A CuInSe ₂ thin film 5 is formed [(d) in the figure].

CuInSe ₂ thin film 5 formed by this method
Has a good adhesive force at the interface with the lower electrode 2 on the substrate 1, and has a particle size of about 3 μm, which is larger than about 1 μm of the CuInSe ₂ thin film obtained from the Cu—In—Se mixed film of the conventional method and is a good film. was gotten. In addition, the lines 21 and 22 in FIG.
CuInSe ₂ thin film obtained by the conventional method without containing
The open circuit voltage V _OC and the conversion efficiency E _ff of the solar cell prototyped using are shown. The solar cell using CuInSe ₂ thin film of this method has a high open circuit voltage and a good conversion efficiency of 12% or more.

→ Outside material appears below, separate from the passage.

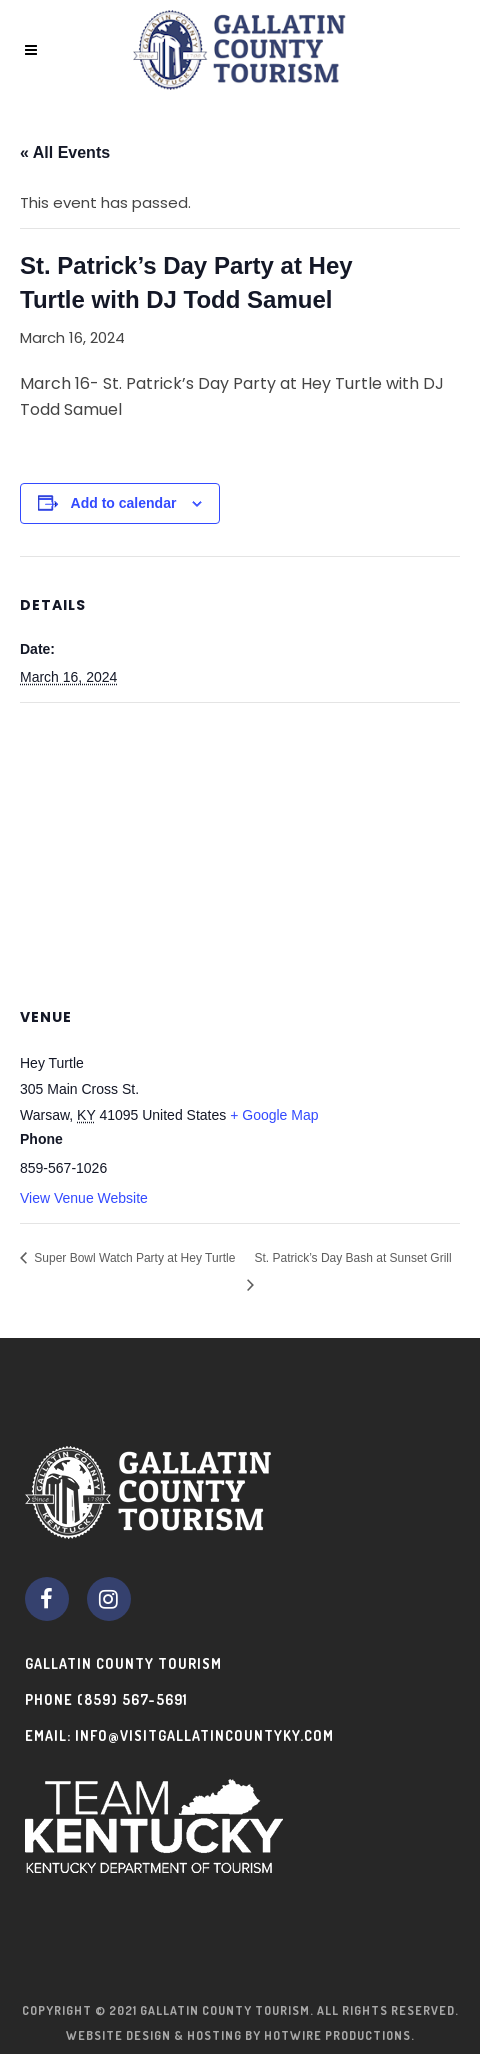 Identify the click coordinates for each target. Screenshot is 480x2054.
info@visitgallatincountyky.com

As another method, as for the Cu / In laminated film, Se is simultaneously formed at the time of Cu formation, and the Cu film thickness is about 1 /
After the supply of Se was stopped at around 2, Cu was formed to a specified film thickness, then
In may be formed. Line 23, 24 in FIG. 2, a solar cell using the CuInSe ₂ thin film thus obtained, simply open the solar cell using the CuInSe ₂ thin film obtained by the conventional method selenide a Cu / In stacked film The voltage and conversion efficiency are shown for comparison. In addition, the AgInSe ₂ selenide method, CuInS _2, AgInS
_The same effect can be obtained when the film of _{2 is formed} by the sulfurization method.

[0011]

INDUSTRIAL APPLICABILITY I-III containing a Group VI element only near the substrate
By heat-treating the element laminated film and the mixed film in an atmosphere containing Se, it is possible to prevent the volume expansion near the substrate, and the I-III-VI ₂ group compound is formed early only in the vicinity of the substrate during the temperature rising process. Therefore, the production of the group VI element compound can be suppressed. Further, since the group VI element exists only near the substrate, the film surface can be grown to a large particle size by reaction with a gaseous group VI element, for example, Se thermally decomposed from H ₂ Se, and the efficiency of the solar cell is increased. Can be improved.

[Brief description of drawings]

FIG. 1 shows a CuInSe ₂ film forming process in one embodiment of the present invention.
Sectional views shown in order from (a) to (d)

FIG. 2 is a film formed by an embodiment of the present invention and a conventional method.
Comparative diagram of characteristics of solar cell with CuInSe ₂ thin film

[Explanation of symbols]

1 Glass substrate 2 Lower electrode 3 Cu-In-Se mixed film 4 Cu-In mixed film 5 CuInSe ₂ film

Claims (5)

[Claims] 1. A method of manufacturing a thin film solar cell having a group I-III-VI chalcopyrite ternary compound thin film on a substrate, comprising a group I element and a group III element of the periodic table, and a group VI element only on the substrate side. A method for manufacturing a thin-film solar cell, comprising: treating the substrate in an atmosphere of a Group VI element after forming an initial film containing Al. 2. The method for producing a thin film solar cell according to claim 1, wherein the amount of the group VI element contained in the initial film is not more than the sum of the amount of the group I element and the amount of the group III element. 3. The method for producing a thin film solar cell according to claim 1, wherein the initial film is a laminated film of each element. 4. The method for producing a thin film solar cell according to claim 1, wherein the initial film is a mixed film of each element. 5. The method for producing a thin film solar cell according to claim 1, wherein the substrate temperature during the initial film formation is 400 ° C. or lower.